_Saved data entries_

------------------------------

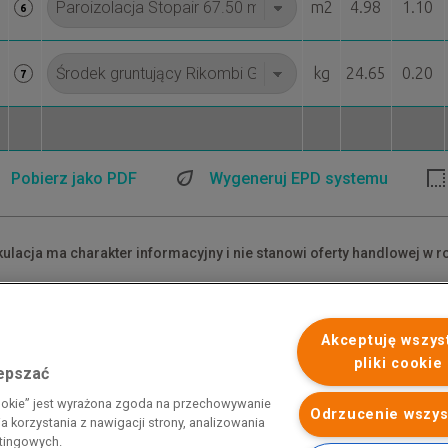
m2
4.98
1.10
6
kg
24.65
0.20
7
Pobierz jako PDF
Wygeneruj EPD systemu
kulacja ma charakter informacyjny i nie stanowi oferty handlowej w r
dane ceny są cenami netto.
akłady materiałowe mają charakter przybliżony i nie zawierają odpa
Akceptuję wszys
pliki cookie
lepszać
 programu rządowego pod nazwą „Pomoc dla przemysłu
cookie” jest wyrażona zgoda na przechowywanie
iemnego i energii elektrycznej w 2023 r.”. Przedsiębiorca uzyskał
Odrzucenie wszys
 korzystania z nawigacji strony, analizowania
 nazwą: „Pomoc dla sektorów energochłonnych związana z nagłymi
etingowych.
ktrycznej w 2022 r.”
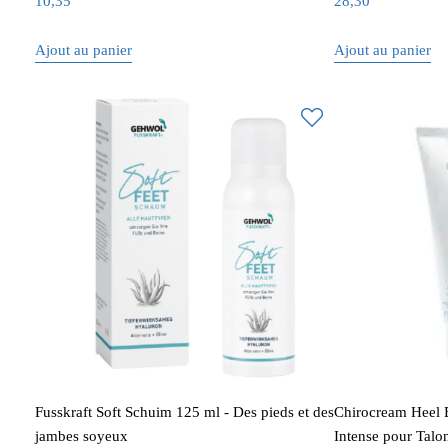
10,35
28,30
Ajout au panier
Ajout au panier
Fusskraft Soft Schuim 125 ml - Des pieds et des
Chirocream Heel 
jambes soyeux
Intense pour Talo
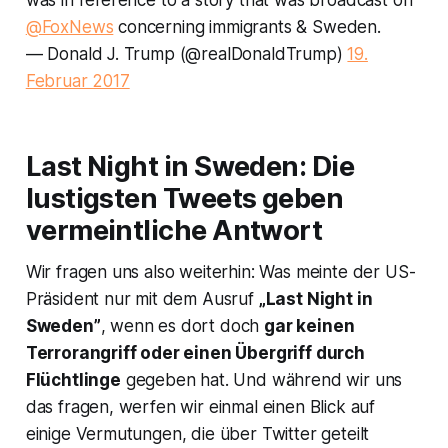
@FoxNews
concerning immigrants & Sweden.
— Donald J. Trump (@realDonaldTrump)
19.
Februar 2017
Last Night in Sweden: Die
lustigsten Tweets geben
vermeintliche Antwort
Wir fragen uns also weiterhin: Was meinte der US-
Präsident nur mit dem Ausruf
„Last Night in
Sweden”
, wenn es dort doch
gar keinen
Terrorangriff oder einen Übergriff durch
Flüchtlinge
gegeben hat. Und während wir uns
das fragen, werfen wir einmal einen Blick auf
einige Vermutungen, die über Twitter geteilt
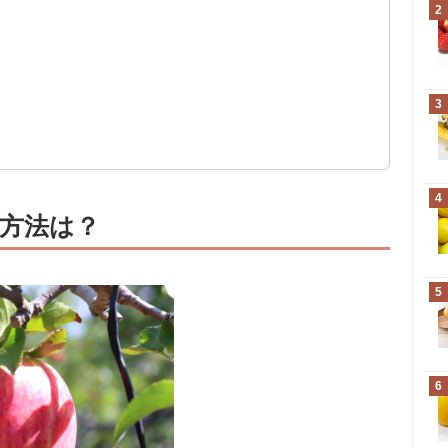
2
？
3
4
方法は？
5
6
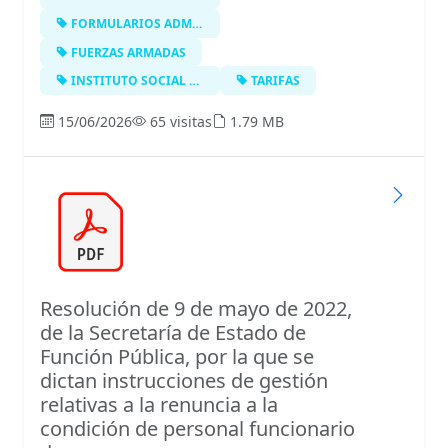
FORMULARIOS ADMINISTRATIVOS
FUERZAS ARMADAS
INSTITUTO SOCIAL DE LAS FUERZAS ARM…
TARIFAS
15/06/2026
65 visitas
1.79 MB
Resolución de 9 de mayo de 2022,
de la Secretaría de Estado de
Función Pública, por la que se
dictan instrucciones de gestión
relativas a la renuncia a la
condición de personal funcionario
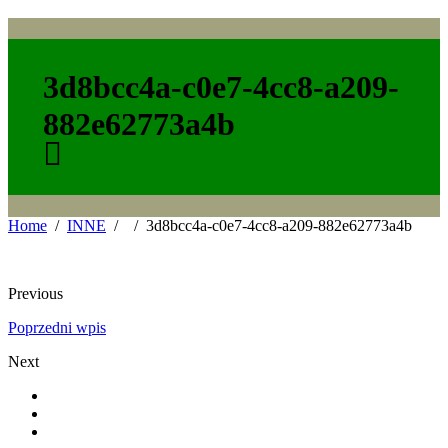
3d8bcc4a-c0e7-4cc8-a209-
882e62773a4b
Home
INNE
3d8bcc4a-c0e7-4cc8-a209-882e62773a4b
Previous
Poprzedni wpis
Next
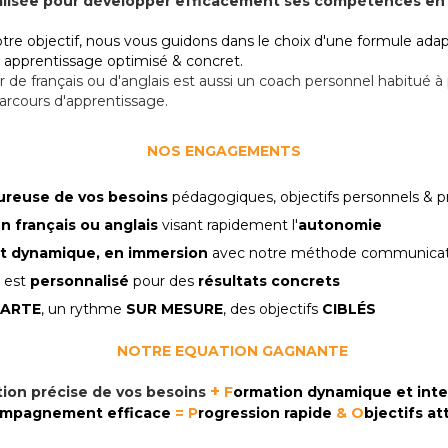
lisée pour développer efficacement ses compétences en a
tre objectif,
n
ous vous guidons dans le choix d'une formule ada
 apprentissage optimisé & concret.
 de français ou d'anglais
est aussi un coach personnel
habitué à 
arcours d'apprentissage.
NOS ENGAGEMENTS
ureuse de vos besoins
pédagogiques, objectifs personnels & p
n français ou anglais
visant rapidement l'
autonomie
 dynamique, en immersion
avec notre méthode communicat
est
personnalisé
pour des
résultats concrets
ARTE
, un rythme
SUR MESURE
, des objectifs
CIBLÉS
NOTRE EQUATION GAGNANTE
+
tion précise de vos besoins
F
ormation dynamique et inte
mpagnement efficace
= P
rogression rapide
& O
bjectifs at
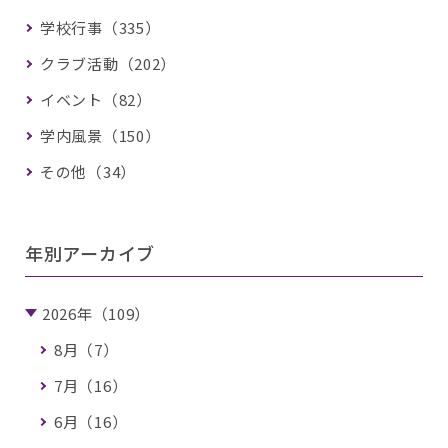
学校行事（335）
クラブ活動（202）
イベント（82）
学内風景（150）
その他（34）
年別アーカイブ
2026年（109）
8月（7）
7月（16）
6月（16）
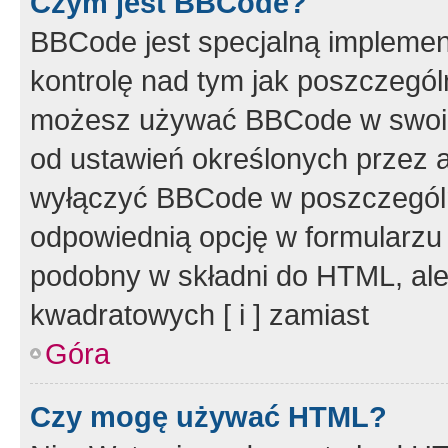
Czym jest BBCode?
BBCode jest specjalną implemen
kontrolę nad tym jak poszczegól
możesz używać BBCode w swoich
od ustawień określonych przez 
wyłączyć BBCode w poszczegól
odpowiednią opcję w formularzu
podobny w składni do HTML, ale
kwadratowych [ i ] zamiast
Góra
Czy mogę używać HTML?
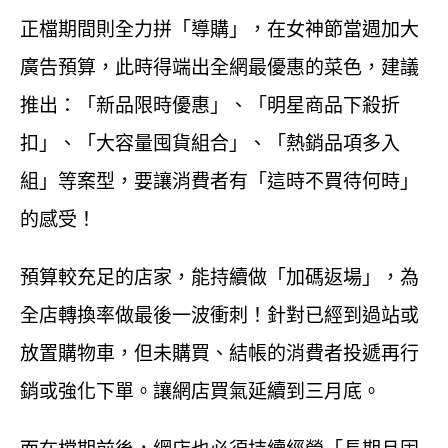
正檔期間則全力拼「導購」，在女神節當週加大
廣告預算，此時得端出全網最優惠的菜色，建議
推出：「新品限時優惠」、「明星商品下殺折
扣」、「大容量囤貨組合」、「熱銷品項多入
組」等案型，要讓消費者有「這時不買待何時」
的感受！
預算較充足的店家，能持續做「加碼返場」，為
全店轉換率做最後一波衝刺！針對已經到過站或
放置購物車，但未購買、結帳的消費者投遞再行
銷或強化下單。讓網店買氣延續到三月底。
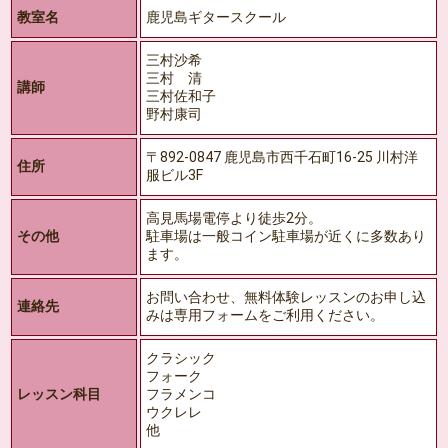
教室名
鹿児島ギタースクール
三村沙希
三村 清
講師
三村佐和子
野村康司
〒892-0847 鹿児島市西千石町16-25 川村洋
住所
服ビル3F
高見馬場電停より徒歩2分。
その他
駐車場は一般コイン駐車場が近くに多数あり
ます。
お問い合わせ、無料体験レッスンのお申し込
連絡先
みは専用フォームをご利用ください。
クラシック
フォーク
レッスン科目
フラメンコ
ウクレレ
他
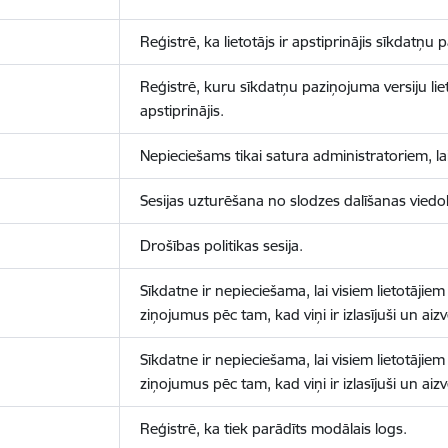
Reģistrē, ka lietotājs ir apstiprinājis sīkdatņu
Reģistrē, kuru sīkdatņu paziņojuma versiju liet
apstiprinājis.
Nepieciešams tikai satura administratoriem, lai
Sesijas uzturēšana no slodzes dalīšanas viedo
Drošības politikas sesija.
Sīkdatne ir nepieciešama, lai visiem lietotājiem
ziņojumus pēc tam, kad viņi ir izlasījuši un aizv
Sīkdatne ir nepieciešama, lai visiem lietotājiem
ziņojumus pēc tam, kad viņi ir izlasījuši un aizv
Reģistrē, ka tiek parādīts modālais logs.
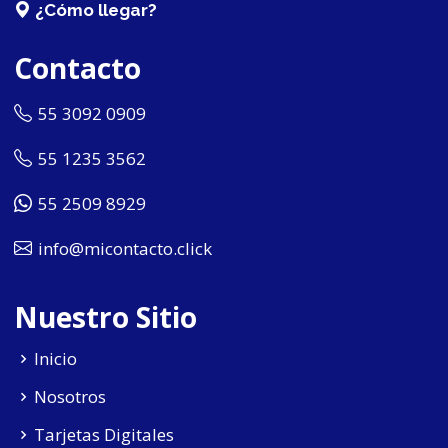
¿Cómo llegar?
Contacto
55 3092 0909
55 1235 3562
55 2509 8929
info@micontacto.click
Nuestro Sitio
Inicio
Nosotros
Tarjetas Digitales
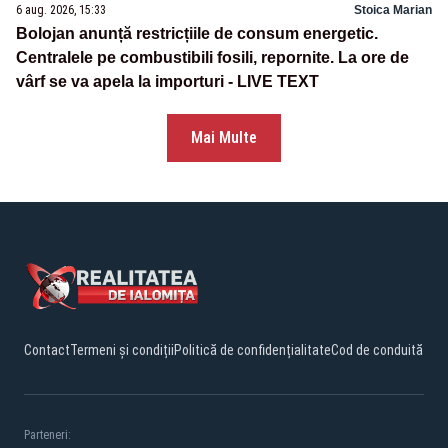
6 aug. 2026, 15:33
Stoica Marian
Bolojan anunță restricțiile de consum energetic.
Centralele pe combustibili fosili, repornite. La ore de
vârf se va apela la importuri - LIVE TEXT
Mai Multe
Contact
Termeni și condiții
Politică de confidențialitate
Cod de conduită
Parteneri:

------------------------------

_Your objective_
Reproduce each line of the records in which the string "jest" appears.

_Response for this exercise_
cookie” jest wyrażona zgoda na przechowywanie
Czym jest BBCode?
BBCode jest specjalną implemen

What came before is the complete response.